My body arced across the night sky and through the raging tempest until I crashed into the balcony of Ford’s Theater. At once, Lincoln was beside me again. He spun me to the railing and pushed my face in an attempt to throw me over to the floor below. I underhooked his arms and arched my back, throwing us both over and plummeting onto the seats below.
I landed on top of Lincoln but he quickly threw me off and sent me sprawling to the aisle between the rows of seats.
“Have you heard from the chairman yet?” he asked. With a popping of bolts, he pulled a row of the black metal framed with red cushioned seats off the ground and swung them at me.
“I’m afraid that I’m going to have to unseat you!” I called back. I then grabbed the row of chairs, drove them into the ground and flipped the other end up over me, catapulting Lincoln through the air. He crashed into the far wall but I was quickly on top of him.

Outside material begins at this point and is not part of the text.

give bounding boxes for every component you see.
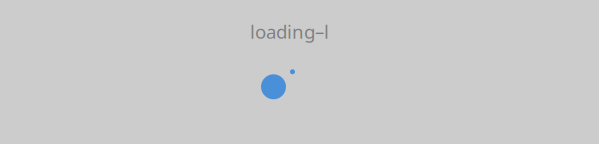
staticText: loading–l — [250, 19, 329, 44]
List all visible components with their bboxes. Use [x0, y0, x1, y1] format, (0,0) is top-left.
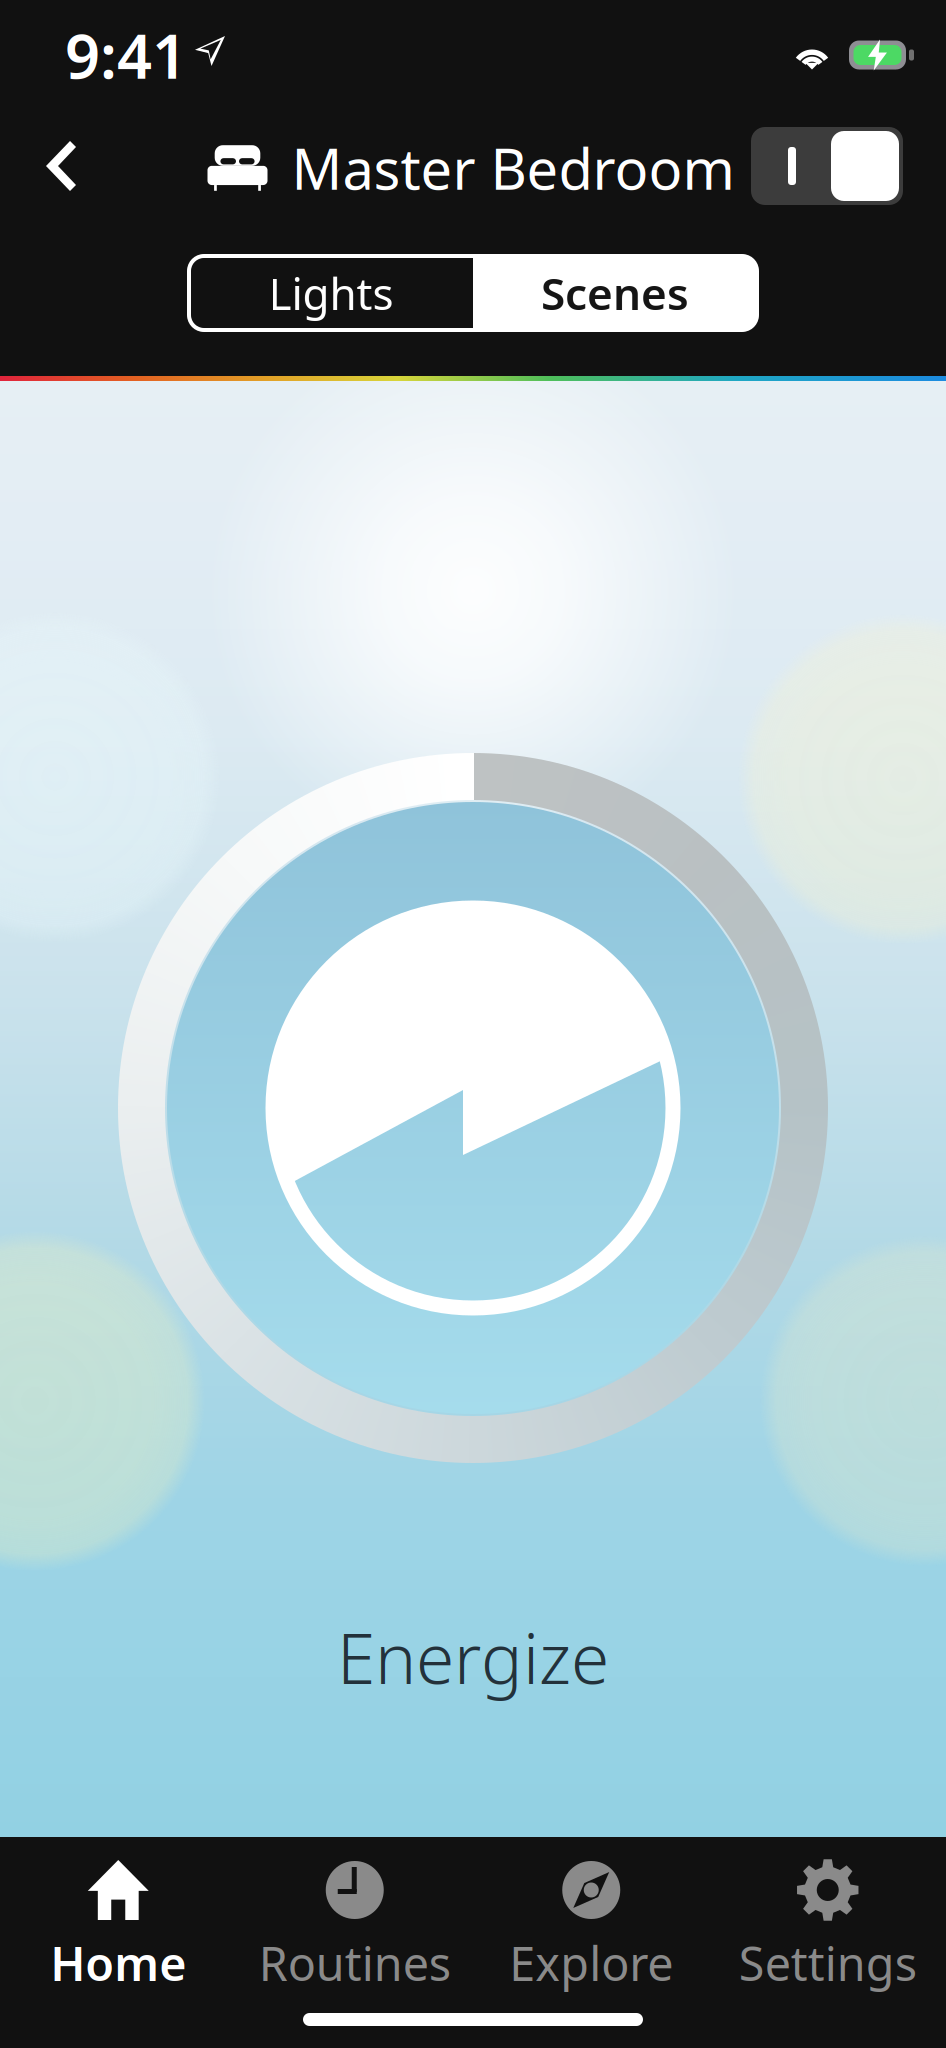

Another punch sent the man who delivered the Gettysburg Address up the aisle and through the wall where he crashed to a stop within a concession stand.
I was quickly on top of him again, but he was just as quick to defend himself with a tray full of soft drinks and one of those hot dog things with the rollers that you see at concession stands and convenience stores.
I collapsed with the impact of the cooker, but I quickly recovered and grabbed a shelf full of candies and threw that at him. As Lincoln dodged the assault, I followed up with squirts from ketchup and mustard bottles. He retaliated by grabbing me and throwing me into a display of cotton candy. I retaliated against his retaliation with a quick sidekick, but he was suddenly not in front of my foot.
I looked around for my adversary, but couldn’t find him anywhere.
“Where’d ya go?” I growled.
With a flash, I too disappeared from the concession stand, only to reappear in front of the Lincoln Memorial once again.
“You are worthy of the Courage of Abraham Lincoln, homie,” his voice rumbled then trailed off like thunder rolling away from the city to another city.